▶ _Aim of the task_: Find the line below with "لجميع المقالات". Print it and every line after it exactly, through the last line, leaving out the pictures.

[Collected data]
▽
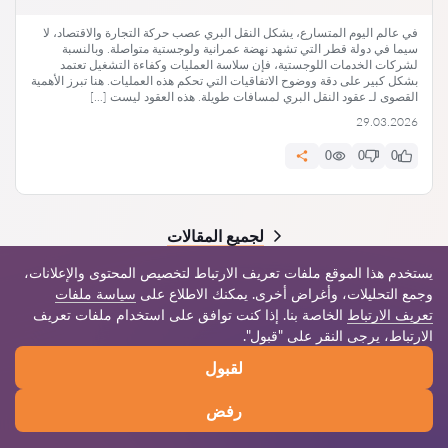
في عالم اليوم المتسارع، يشكل النقل البري عصب حركة التجارة والاقتصاد، لا
سيما في دولة قطر التي تشهد نهضة عمرانية ولوجستية متواصلة. وبالنسبة
لشركات الخدمات اللوجستية، فإن سلاسة العمليات وكفاءة التشغيل تعتمد
بشكل كبير على دقة ووضوح الاتفاقيات التي تحكم هذه العمليات. هنا تبرز الأهمية
القصوى لـ عقود النقل البري لمسافات طويلة. هذه العقود ليست […]
29.03.2026
0
0
0
لجميع المقالات
يستخدم هذا الموقع ملفات تعريف الارتباط لتخصيص المحتوى والإعلانات،
وجمع التحليلات، وأغراض أخرى. يمكنك الاطلاع على
سياسة ملفات
تعريف الارتباط
الخاصة بنا. إذا كنت توافق على استخدام ملفات تعريف
© 2026 Jur-qa.com
الارتباط، يرجى النقر على "قبول".
لقبول
قواعد الاستخدام
خريطة الموقع
شبكتنا العالمية
رفض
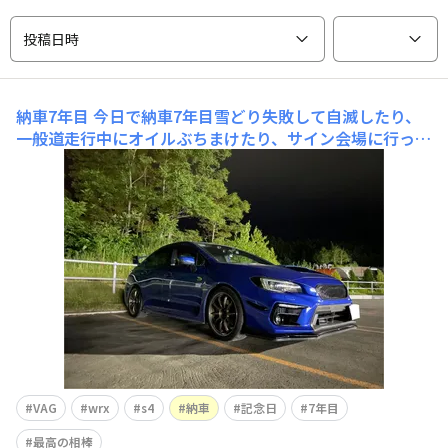
投稿日時
納車7年目
今日で納車7年目雪どり失敗して自滅したり、
一般道走行中にオイルぶちまけたり、サイン会場に行った
りと色々ありましたでも最高の相棒です‼︎ぶっ壊れるまで
乗るから今後とも宜しくね洗ってないから汚い笑久々に給
油ランプ付いたから焦った笑まだまだ走り足りないよなぁ
VAG
wrx
s4
納車
記念日
7年目
最高の相棒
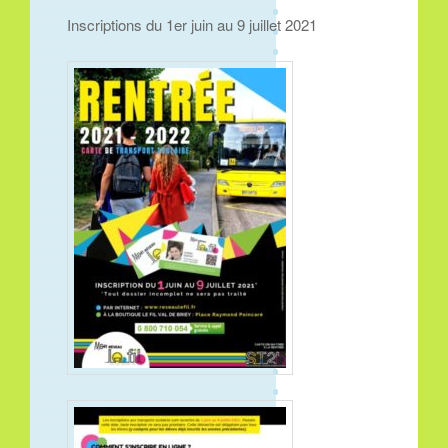
Inscriptions du 1er juin au 9 juillet 2021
△
▶ _Answer below_:
لجميع المقالات
يستخدم هذا الموقع ملفات تعريف الارتباط لتخصيص المحتوى والإعلانات،
وجمع التحليلات، وأغراض أخرى. يمكنك الاطلاع على
سياسة ملفات
تعريف الارتباط
الخاصة بنا. إذا كنت توافق على استخدام ملفات تعريف
© 2026 Jur-qa.com
الارتباط، يرجى النقر على "قبول".
لقبول
قواعد الاستخدام
خريطة الموقع
شبكتنا العالمية
رفض
投稿日時
納車7年目
今日で納車7年目雪どり失敗して自滅したり、
一般道走行中にオイルぶちまけたり、サイン会場に行った
りと色々ありましたでも最高の相棒です‼︎ぶっ壊れるまで
乗るから今後とも宜しくね洗ってないから汚い笑久々に給
油ランプ付いたから焦った笑まだまだ走り足りないよなぁ
VAG
wrx
s4
納車
記念日
7年目
最高の相棒
Inscriptions du 1er juin au 9 juillet 2021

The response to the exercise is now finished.